***** Extracted entries *****
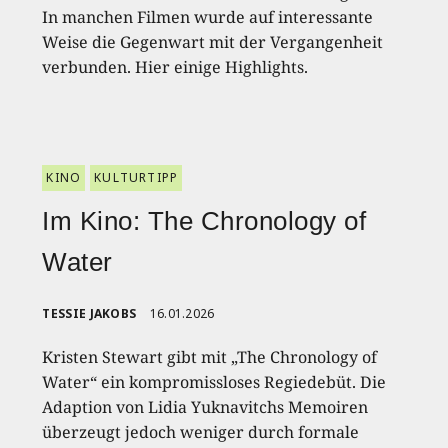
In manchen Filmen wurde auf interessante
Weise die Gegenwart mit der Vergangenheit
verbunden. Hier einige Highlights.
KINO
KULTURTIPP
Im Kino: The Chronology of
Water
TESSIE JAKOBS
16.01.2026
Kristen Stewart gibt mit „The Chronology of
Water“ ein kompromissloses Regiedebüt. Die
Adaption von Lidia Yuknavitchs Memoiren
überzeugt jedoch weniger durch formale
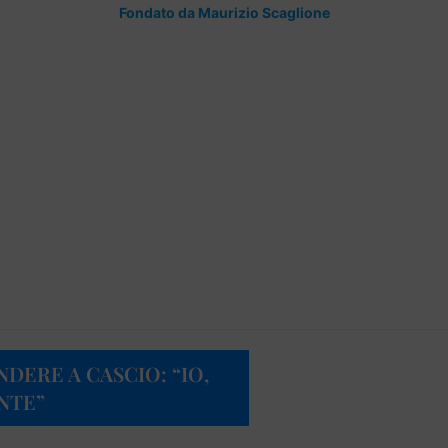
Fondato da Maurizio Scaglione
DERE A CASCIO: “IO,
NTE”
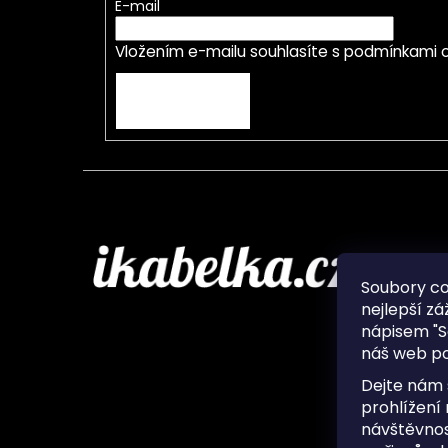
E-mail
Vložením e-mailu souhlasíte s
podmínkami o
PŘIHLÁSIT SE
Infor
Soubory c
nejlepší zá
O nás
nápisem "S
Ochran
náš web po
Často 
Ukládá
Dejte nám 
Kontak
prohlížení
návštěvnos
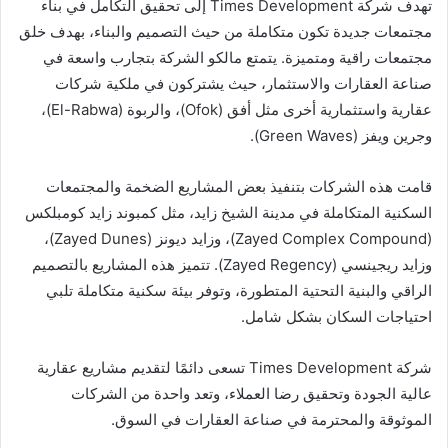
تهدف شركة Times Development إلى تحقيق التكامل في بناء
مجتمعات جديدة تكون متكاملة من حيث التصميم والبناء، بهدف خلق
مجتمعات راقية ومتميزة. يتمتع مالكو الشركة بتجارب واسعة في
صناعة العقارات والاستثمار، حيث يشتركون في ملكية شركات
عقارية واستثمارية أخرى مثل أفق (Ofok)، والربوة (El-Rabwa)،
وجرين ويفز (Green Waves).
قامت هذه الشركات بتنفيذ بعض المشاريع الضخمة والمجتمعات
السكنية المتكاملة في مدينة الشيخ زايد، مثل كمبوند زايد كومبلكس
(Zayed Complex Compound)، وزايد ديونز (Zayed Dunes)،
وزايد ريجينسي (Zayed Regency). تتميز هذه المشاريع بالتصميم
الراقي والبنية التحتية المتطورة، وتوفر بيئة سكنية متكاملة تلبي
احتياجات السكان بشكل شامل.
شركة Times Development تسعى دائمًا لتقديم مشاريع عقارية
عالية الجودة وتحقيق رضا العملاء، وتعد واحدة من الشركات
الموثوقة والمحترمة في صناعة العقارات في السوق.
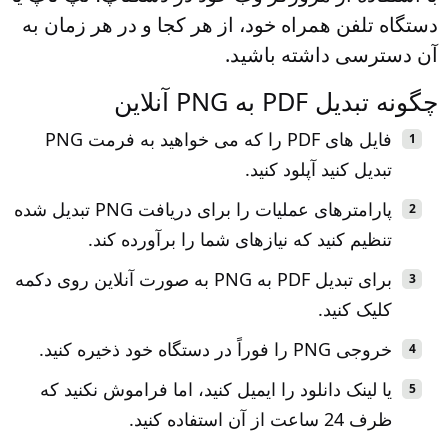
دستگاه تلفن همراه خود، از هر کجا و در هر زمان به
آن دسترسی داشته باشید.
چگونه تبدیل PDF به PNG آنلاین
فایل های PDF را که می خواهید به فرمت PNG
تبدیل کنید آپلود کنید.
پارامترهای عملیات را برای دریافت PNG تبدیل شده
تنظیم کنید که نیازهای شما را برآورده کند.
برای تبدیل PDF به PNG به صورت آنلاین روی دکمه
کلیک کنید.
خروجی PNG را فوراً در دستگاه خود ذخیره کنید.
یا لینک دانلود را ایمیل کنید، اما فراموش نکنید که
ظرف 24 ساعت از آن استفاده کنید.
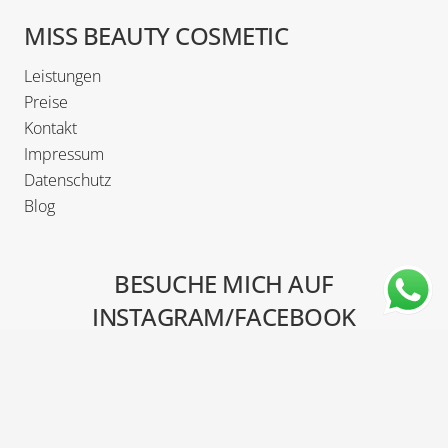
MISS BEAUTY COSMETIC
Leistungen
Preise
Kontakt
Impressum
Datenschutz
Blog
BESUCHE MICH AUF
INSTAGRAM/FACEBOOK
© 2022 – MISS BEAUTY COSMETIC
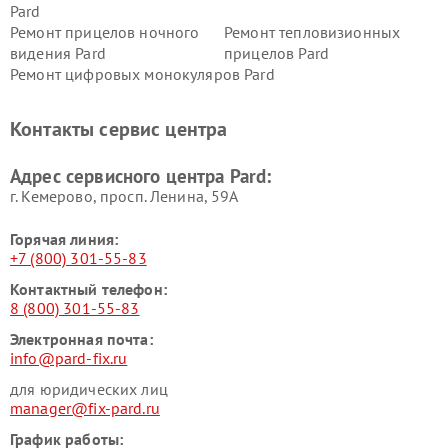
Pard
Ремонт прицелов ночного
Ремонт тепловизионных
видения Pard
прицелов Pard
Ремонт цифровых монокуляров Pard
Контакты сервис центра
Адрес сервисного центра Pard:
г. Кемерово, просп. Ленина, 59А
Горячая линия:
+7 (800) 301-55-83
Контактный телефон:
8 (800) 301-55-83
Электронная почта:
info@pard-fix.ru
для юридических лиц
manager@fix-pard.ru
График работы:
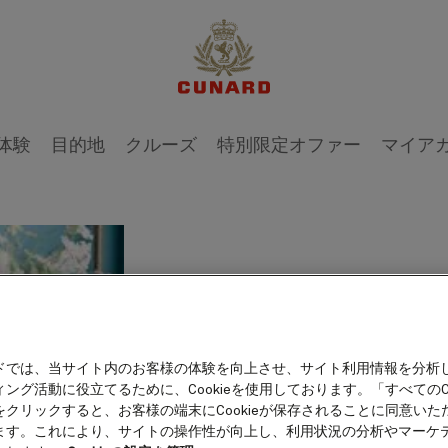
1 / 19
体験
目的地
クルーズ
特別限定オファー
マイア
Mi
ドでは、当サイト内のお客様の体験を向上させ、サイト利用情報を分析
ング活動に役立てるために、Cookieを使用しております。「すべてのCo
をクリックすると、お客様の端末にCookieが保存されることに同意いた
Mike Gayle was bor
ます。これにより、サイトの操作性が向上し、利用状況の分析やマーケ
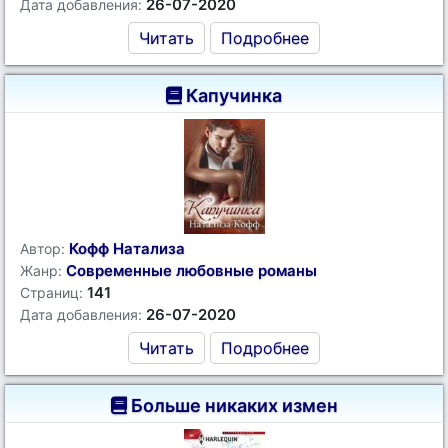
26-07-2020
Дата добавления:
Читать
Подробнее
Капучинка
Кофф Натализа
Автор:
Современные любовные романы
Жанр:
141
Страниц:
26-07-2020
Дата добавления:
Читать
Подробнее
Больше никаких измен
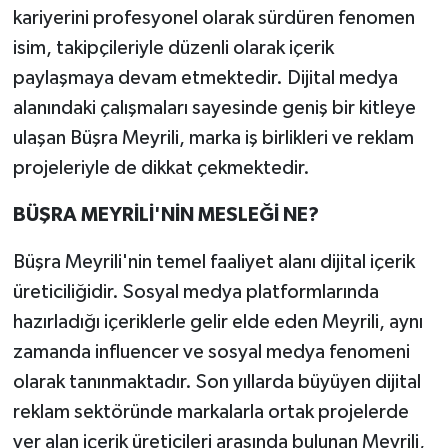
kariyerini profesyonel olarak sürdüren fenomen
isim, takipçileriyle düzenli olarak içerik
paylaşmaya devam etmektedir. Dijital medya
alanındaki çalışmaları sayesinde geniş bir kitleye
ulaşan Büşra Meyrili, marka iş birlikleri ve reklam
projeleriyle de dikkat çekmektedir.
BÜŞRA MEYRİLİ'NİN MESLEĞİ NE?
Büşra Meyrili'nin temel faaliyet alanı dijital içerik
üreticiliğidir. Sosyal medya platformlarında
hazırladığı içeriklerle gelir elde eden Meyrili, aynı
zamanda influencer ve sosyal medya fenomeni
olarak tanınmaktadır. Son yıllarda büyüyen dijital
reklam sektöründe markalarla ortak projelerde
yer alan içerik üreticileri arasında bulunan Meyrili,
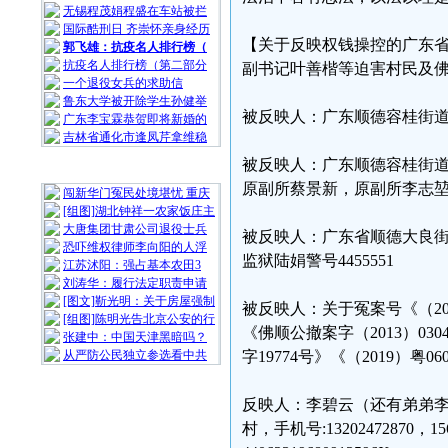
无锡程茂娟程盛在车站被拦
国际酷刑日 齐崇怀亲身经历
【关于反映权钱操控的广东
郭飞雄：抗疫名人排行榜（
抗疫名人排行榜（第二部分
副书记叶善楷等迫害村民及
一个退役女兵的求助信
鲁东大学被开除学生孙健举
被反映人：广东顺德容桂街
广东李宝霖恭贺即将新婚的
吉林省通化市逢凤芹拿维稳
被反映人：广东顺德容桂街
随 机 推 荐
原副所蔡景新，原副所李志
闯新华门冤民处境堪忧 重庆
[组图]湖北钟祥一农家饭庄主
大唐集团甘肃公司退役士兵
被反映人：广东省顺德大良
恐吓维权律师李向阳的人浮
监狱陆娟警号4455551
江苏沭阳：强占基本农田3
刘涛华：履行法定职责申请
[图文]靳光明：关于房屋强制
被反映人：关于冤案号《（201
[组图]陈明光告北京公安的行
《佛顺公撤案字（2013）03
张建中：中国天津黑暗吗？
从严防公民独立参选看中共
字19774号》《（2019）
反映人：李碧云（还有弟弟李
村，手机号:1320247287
*****
• To do
With the pictures left aside, write out all of the records above exactly.

• Output of the exercise
In manchen Filmen wurde auf interessante
Weise die Gegenwart mit der Vergangenheit
verbunden. Hier einige Highlights.
KINO
KULTURTIPP
Im Kino: The Chronology of
Water
TESSIE JAKOBS
16.01.2026
Kristen Stewart gibt mit „The Chronology of
Water“ ein kompromissloses Regiedebüt. Die
Adaption von Lidia Yuknavitchs Memoiren
überzeugt jedoch weniger durch formale
Fondato da Maurizio Scaglione
DERE A CASCIO: “IO,
NTE”
E-mail
Vložením e-mailu souhlasíte s
podmínkami o
PŘIHLÁSIT SE
Infor
Soubory c
nejlepší zá
O nás
nápisem "S
Ochran
náš web po
Často 
Ukládá
Dejte nám 
Kontak
prohlížení
návštěvnos
تهدف شركة Times Development إلى تحقيق التكامل في بناء
مجتمعات جديدة تكون متكاملة من حيث التصميم والبناء، بهدف خلق
مجتمعات راقية ومتميزة. يتمتع مالكو الشركة بتجارب واسعة في
صناعة العقارات والاستثمار، حيث يشتركون في ملكية شركات
عقارية واستثمارية أخرى مثل أفق (Ofok)، والربوة (El-Rabwa)،
وجرين ويفز (Green Waves).
قامت هذه الشركات بتنفيذ بعض المشاريع الضخمة والمجتمعات
السكنية المتكاملة في مدينة الشيخ زايد، مثل كمبوند زايد كومبلكس
(Zayed Complex Compound)، وزايد ديونز (Zayed Dunes)،
وزايد ريجينسي (Zayed Regency). تتميز هذه المشاريع بالتصميم
الراقي والبنية التحتية المتطورة، وتوفر بيئة سكنية متكاملة تلبي
احتياجات السكان بشكل شامل.
شركة Times Development تسعى دائمًا لتقديم مشاريع عقارية
عالية الجودة وتحقيق رضا العملاء، وتعد واحدة من الشركات
الموثوقة والمحترمة في صناعة العقارات في السوق.
دستگاه تلفن همراه خود، از هر کجا و در هر زمان به
آن دسترسی داشته باشید.
چگونه تبدیل PDF به PNG آنلاین
فایل های PDF را که می خواهید به فرمت PNG
تبدیل کنید آپلود کنید.
پارامترهای عملیات را برای دریافت PNG تبدیل شده
تنظیم کنید که نیازهای شما را برآورده کند.
برای تبدیل PDF به PNG به صورت آنلاین روی دکمه
کلیک کنید.
خروجی PNG را فوراً در دستگاه خود ذخیره کنید.
یا لینک دانلود را ایمیل کنید، اما فراموش نکنید که
ظرف 24 ساعت از آن استفاده کنید.
MISS BEAUTY COSMETIC
Leistungen
Preise
Kontakt
Impressum
Datenschutz
Blog
BESUCHE MICH AUF
INSTAGRAM/FACEBOOK
© 2022 – MISS BEAUTY COSMETIC
Pard
Ремонт прицелов ночного
Ремонт тепловизионных
видения Pard
прицелов Pard
Ремонт цифровых монокуляров Pard
Контакты сервис центра
Адрес сервисного центра Pard:
г. Кемерово, просп. Ленина, 59А
Горячая линия:
+7 (800) 301-55-83
Контактный телефон:
8 (800) 301-55-83
Электронная почта:
info@pard-fix.ru
для юридических лиц
manager@fix-pard.ru
График работы:
1 / 19
体験
目的地
クルーズ
特別限定オファー
マイア
Mi
ドでは、当サイト内のお客様の体験を向上させ、サイト利用情報を分析
ング活動に役立てるために、Cookieを使用しております。「すべてのCo
をクリックすると、お客様の端末にCookieが保存されることに同意いた
Mike Gayle was bor
ます。これにより、サイトの操作性が向上し、利用状況の分析やマーケ
26-07-2020
Дата добавления:
Читать
Подробнее
Капучинка
Кофф Натализа
Автор:
Современные любовные романы
Жанр:
141
Страниц:
26-07-2020
Дата добавления:
Читать
Подробнее
Больше никаких измен
kariyerini profesyonel olarak sürdüren fenomen
isim, takipçileriyle düzenli olarak içerik
paylaşmaya devam etmektedir. Dijital medya
alanındaki çalışmaları sayesinde geniş bir kitleye
ulaşan Büşra Meyrili, marka iş birlikleri ve reklam
projeleriyle de dikkat çekmektedir.
BÜŞRA MEYRİLİ'NİN MESLEĞİ NE?
Büşra Meyrili'nin temel faaliyet alanı dijital içerik
üreticiliğidir. Sosyal medya platformlarında
hazırladığı içeriklerle gelir elde eden Meyrili, aynı
zamanda influencer ve sosyal medya fenomeni
olarak tanınmaktadır. Son yıllarda büyüyen dijital
reklam sektöründe markalarla ortak projelerde
yer alan içerik üreticileri arasında bulunan Meyrili,
无锡程茂娟程盛在车站被拦
国际酷刑日 齐崇怀亲身经历
【关于反映权钱操控的广东
郭飞雄：抗疫名人排行榜（
抗疫名人排行榜（第二部分
副书记叶善楷等迫害村民及
一个退役女兵的求助信
鲁东大学被开除学生孙健举
被反映人：广东顺德容桂街
广东李宝霖恭贺即将新婚的
吉林省通化市逢凤芹拿维稳
被反映人：广东顺德容桂街
随 机 推 荐
原副所蔡景新，原副所李志
闯新华门冤民处境堪忧 重庆
[组图]湖北钟祥一农家饭庄主
大唐集团甘肃公司退役士兵
被反映人：广东省顺德大良
恐吓维权律师李向阳的人浮
监狱陆娟警号4455551
江苏沭阳：强占基本农田3
刘涛华：履行法定职责申请
[图文]靳光明：关于房屋强制
被反映人：关于冤案号《（201
[组图]陈明光告北京公安的行
《佛顺公撤案字（2013）03
张建中：中国天津黑暗吗？
从严防公民独立参选看中共
字19774号》《（2019）
反映人：李碧云（还有弟弟李
村，手机号:1320247287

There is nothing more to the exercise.